Pascal’s Triangle is a mathematical concept that produces a triangular array of binomial coefficients. It is a series of numbers arranged in the shape of a pyramid, following Pascal’s Triangle pattern. Each number in the pyramid is the sum of the two numbers directly above it in the previous row, with the apex of the pyramid being 1.
Pascal’s Pattern Triangle Pyramid
Using Recursion
This approach involves using recusrion to generate Pascal’s Pattern Triangle Pyramid using below steps.
- Define the number of rows for the pyramid.
- Use nested loops to iterate through each row and column.
- Calculate the value for each position in the pyramid based on the row and column index.
- Print each value to display the pyramid.
Example: The below code recursively prints the Pascal’s Triangle Pyramid in JavaScript.

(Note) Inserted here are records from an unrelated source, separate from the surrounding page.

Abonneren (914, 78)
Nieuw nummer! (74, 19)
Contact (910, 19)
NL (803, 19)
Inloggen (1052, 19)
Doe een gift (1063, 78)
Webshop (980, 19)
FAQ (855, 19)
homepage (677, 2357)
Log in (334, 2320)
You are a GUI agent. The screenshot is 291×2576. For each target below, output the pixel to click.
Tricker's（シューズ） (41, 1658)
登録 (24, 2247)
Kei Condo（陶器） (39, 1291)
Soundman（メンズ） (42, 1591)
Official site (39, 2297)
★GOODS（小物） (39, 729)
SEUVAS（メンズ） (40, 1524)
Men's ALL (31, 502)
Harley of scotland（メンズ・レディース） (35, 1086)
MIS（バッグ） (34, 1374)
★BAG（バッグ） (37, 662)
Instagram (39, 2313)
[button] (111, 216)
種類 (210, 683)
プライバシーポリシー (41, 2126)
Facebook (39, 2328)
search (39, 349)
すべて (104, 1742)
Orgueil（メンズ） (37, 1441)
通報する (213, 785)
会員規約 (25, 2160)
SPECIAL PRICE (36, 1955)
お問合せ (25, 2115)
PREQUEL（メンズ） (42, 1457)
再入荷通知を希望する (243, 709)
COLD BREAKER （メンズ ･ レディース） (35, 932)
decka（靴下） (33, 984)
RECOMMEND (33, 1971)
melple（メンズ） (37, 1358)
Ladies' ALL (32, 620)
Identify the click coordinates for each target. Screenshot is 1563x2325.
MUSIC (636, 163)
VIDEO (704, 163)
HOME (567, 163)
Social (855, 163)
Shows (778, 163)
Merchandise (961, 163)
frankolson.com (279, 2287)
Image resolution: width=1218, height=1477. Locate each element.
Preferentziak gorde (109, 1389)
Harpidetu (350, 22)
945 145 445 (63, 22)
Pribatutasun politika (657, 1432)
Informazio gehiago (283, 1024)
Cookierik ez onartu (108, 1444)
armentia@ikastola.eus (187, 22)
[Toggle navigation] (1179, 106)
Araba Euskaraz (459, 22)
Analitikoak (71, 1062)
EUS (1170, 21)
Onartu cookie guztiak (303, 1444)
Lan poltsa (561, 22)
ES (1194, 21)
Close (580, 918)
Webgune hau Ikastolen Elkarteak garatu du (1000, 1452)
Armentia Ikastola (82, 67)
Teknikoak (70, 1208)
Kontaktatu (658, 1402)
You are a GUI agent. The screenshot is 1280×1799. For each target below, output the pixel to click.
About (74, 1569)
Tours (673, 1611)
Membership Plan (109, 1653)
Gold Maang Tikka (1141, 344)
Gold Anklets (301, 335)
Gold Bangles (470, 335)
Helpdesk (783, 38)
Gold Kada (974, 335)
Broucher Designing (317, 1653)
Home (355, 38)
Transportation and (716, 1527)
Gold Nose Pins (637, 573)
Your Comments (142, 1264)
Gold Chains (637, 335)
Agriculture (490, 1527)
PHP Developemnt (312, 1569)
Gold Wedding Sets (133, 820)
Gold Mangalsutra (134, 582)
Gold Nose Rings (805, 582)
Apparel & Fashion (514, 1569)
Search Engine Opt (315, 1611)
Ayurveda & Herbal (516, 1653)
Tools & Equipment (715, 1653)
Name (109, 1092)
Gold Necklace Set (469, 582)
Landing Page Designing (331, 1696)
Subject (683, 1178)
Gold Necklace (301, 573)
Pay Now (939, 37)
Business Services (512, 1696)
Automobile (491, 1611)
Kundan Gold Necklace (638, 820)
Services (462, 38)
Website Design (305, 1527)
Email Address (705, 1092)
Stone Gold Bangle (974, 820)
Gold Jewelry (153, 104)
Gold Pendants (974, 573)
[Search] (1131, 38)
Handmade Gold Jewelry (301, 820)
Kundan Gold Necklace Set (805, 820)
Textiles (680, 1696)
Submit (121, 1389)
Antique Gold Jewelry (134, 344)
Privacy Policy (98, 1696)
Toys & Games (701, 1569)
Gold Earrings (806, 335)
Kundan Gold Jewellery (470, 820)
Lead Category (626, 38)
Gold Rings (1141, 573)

function printPascalsPyramid(rows) {
for (let i = 0; i < rows; i++) {
let output = '';
for (let j = 0; j <= i; j++) {
output += pascalNumber(i, j) + ' ';
}
console.log(output);
}
}function pascalNumber(row, column) {
if (column === 0 || column === row) {
return 1;
} else {
return pascalNumber(row - 1, column - 1) +
pascalNumber(row - 1, column);
}
}printPascalsPyramid(5); |
1 1 1 1 2 1 1 3 3 1 1 4 6 4 1
Time complexity: O(2^n), where n is the number of rows in the pyramid.
Space complexity: O(n)
Using Binomial Coefficients
Another approach involves using the binomial coefficients formula to generate Pascal’s Pattern Triangle Pyramid.
- Define the number of rows for the pyramid.
- Use the binomial coefficient formula to calculate the value for each position in the pyramid.
- Print each value to display the pyramid
Example: The below code prints Pascal’s Triangle using binomial coefficients in JavaScript.
function printPascalsPyramid(rows) {
for (let i = 0; i < rows; i++) {
let output = '';
for (let j = 0; j <= i; j++) {
output += binomialCoefficient(i, j) + ' ';
}
console.log(output);
}
}function binomialCoefficient(n, k) {
let res = 1;
if (k > n - k) {
k = n - k;
}
for (let i = 0; i < k; ++i) {
res *= (n - i);
res /= (i + 1);
}
return res;
}printPascalsPyramid(5); |
1 1 1 1 2 1 1 3 3 1 1 4 6 4 1
Time complexity: O(n^3), where n is the number of rows.
Space complexity: O(1)